It's green for go but ports are slow to back foundation's award scheme" (2)


(Article, published in Lloyd's List, 16-08-2002)

Green Award audits examine office procedures every three years - although some owners have requested annual audits - in addition to annual ship inspections, with both designed to "recognise quality and organisation". Some 70% of ship inspectors look at the human side of the operation, while the remaining 30% focus on how the ship is maintained and organised.

One of the areas worrying Mr. De Goeij is the proliferation of other environmental incentive schemes. "There are the Nox and Sox Award in Sweden, Qualship 21 in the United States, while Australia, Canada and Japan are also developing their own systems", he points out. Some base their acceptance criteria on ships maintaining a clean three-year detention record, not on surveys or inspections. Others bar ships flying certain flags automatically no matter how well they are maintained or how good their owners are. No one can stop governments introducing these schemes, but Mr De Goeij wants a "form of transparency and compatability".

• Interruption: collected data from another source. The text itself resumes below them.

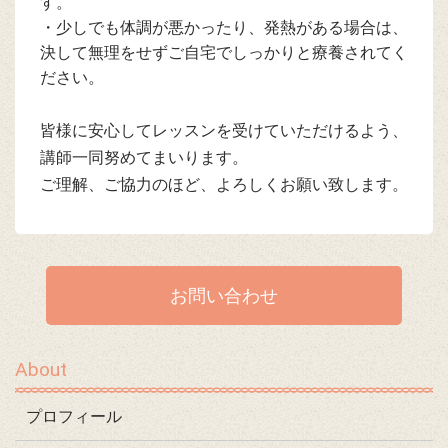
す。
・少しでも体調が悪かったり、発熱がある場合は、
決して無理をせずご自宅でしっかりと療養されてく
ださい。
皆様に安心してレッスンを受けていただけるよう、
講師一同努めてまいります。
ご理解、ご協力のほど、よろしくお願い致します。
お問い合わせ
About
プロフィール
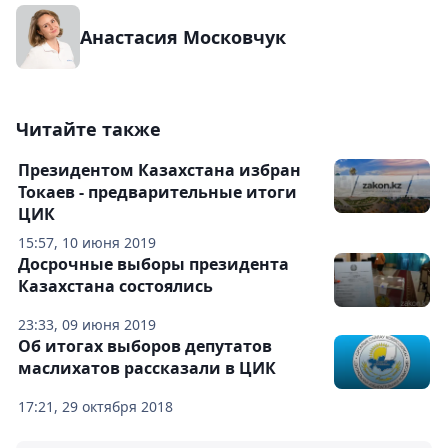
Анастасия Московчук
Читайте также
Президентом Казахстана избран
Токаев - предварительные итоги
ЦИК
15:57, 10 июня 2019
Досрочные выборы президента
Казахстана состоялись
23:33, 09 июня 2019
Об итогах выборов депутатов
маслихатов рассказали в ЦИК
17:21, 29 октября 2018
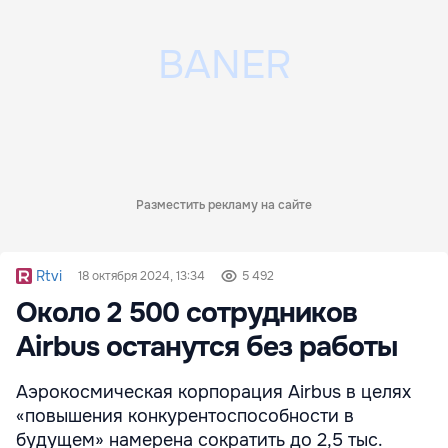
Разместить рекламу на сайте
Rtvi
18 октября 2024, 13:34
5 492
Около 2 500 сотрудников
Airbus останутся без работы
Аэрокосмическая корпорация Airbus в целях
«повышения конкурентоспособности в
будущем» намерена сократить до 2,5 тыс.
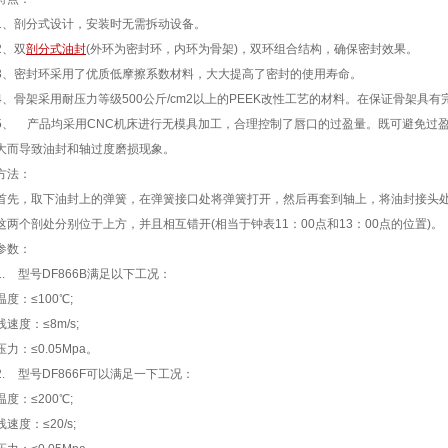
剖分式设计，安装时无需拆动设备。
、双
剖分式油封
(外环为密封环，内环为骨架)，双环组合结构，确保密封效果。
密封环采用了优质低摩擦系数材料，大大提高了密封的使用寿命。
骨架采用耐压力等级500公斤/cm2以上的PEEK改性工艺的材料。在保证骨架具
 产品均采用CNC机床进行无模具加工，合理控制了唇口的过盈量。既可避免过盈
大而导致油封和轴过度磨损现象。
方法：
，取下油封上的弹簧，在弹簧接口处将弹簧打开，然后再套到轴上，将油封接头处
这两个剖处分别位于上方，并且相互错开(相当于钟表11：00点和13：00点的位置)。
参数：
 型号DF866B满足以下工况：
：≤100℃;
度：≤8m/s;
：≤0.05Mpa。
 型号DF866F可以满足一下工况：
：≤200℃;
度：≤20/s;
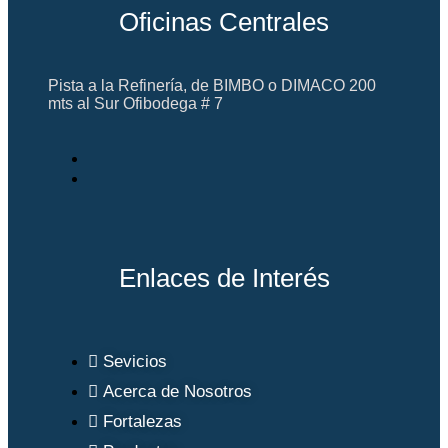
Oficinas Centrales
Pista a la Refinería, de BIMBO o DIMACO 200
mts al Sur Ofibodega # 7
Enlaces de Interés
Sevicios
Acerca de Nosotros
Fortalezas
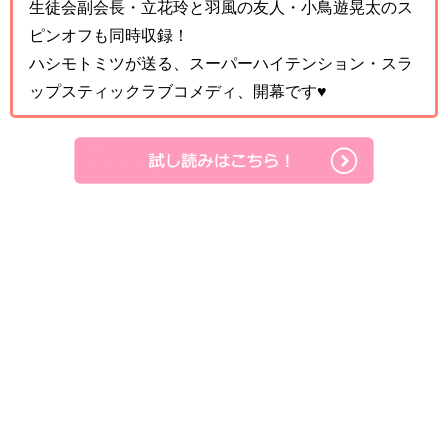
生徒会副会長・立花玲と羽風の友人・小鳥遊晃太のス
ピンオフも同時収録！
ハシモトミツが送る、スーパーハイテンション・スラ
ップスティックラブコメディ、開幕です♥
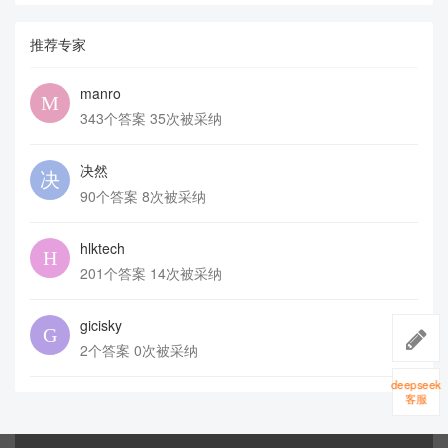
推荐专家
manro
343个答案 35次被采纳
决然
90个答案 8次被采纳
hlktech
201个答案 14次被采纳
gicisky
2个答案 0次被采纳
deepseek
客服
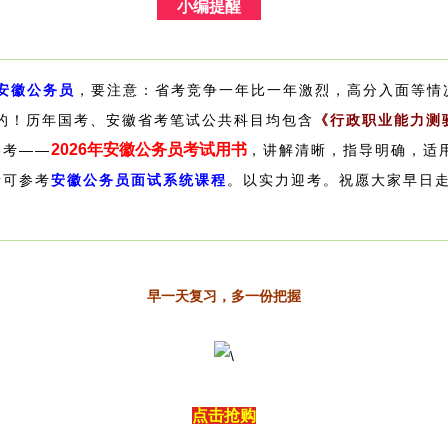
小编提醒
年安徽公务员
，要注意：省考竞争一年比一年激烈，高分入面等情
的！
历年国考、安徽省考笔试公共科目均包含
《行政职业能力测
2026年安徽公务员考试用书
参考——
，讲解清晰，指导明确，适
考可参考
安徽公务员面试系统课程
。
以实力迎考。祝愿大家早日
早一天复习，多一份把握
点击抢购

He adds: "We want to avoid people reinventing the wheel in developing different green ship programmes as this represents a scattering of collective energies." Instead, the foundation is pushing for the establishment of the MEGA (Maritime Environment Global Alliance) platform to bring all relative parties together and exchange ideas. Mr. De Goeij feels that such a forum will be able to co-ordinate and discuss issues and satisfy regional concerns."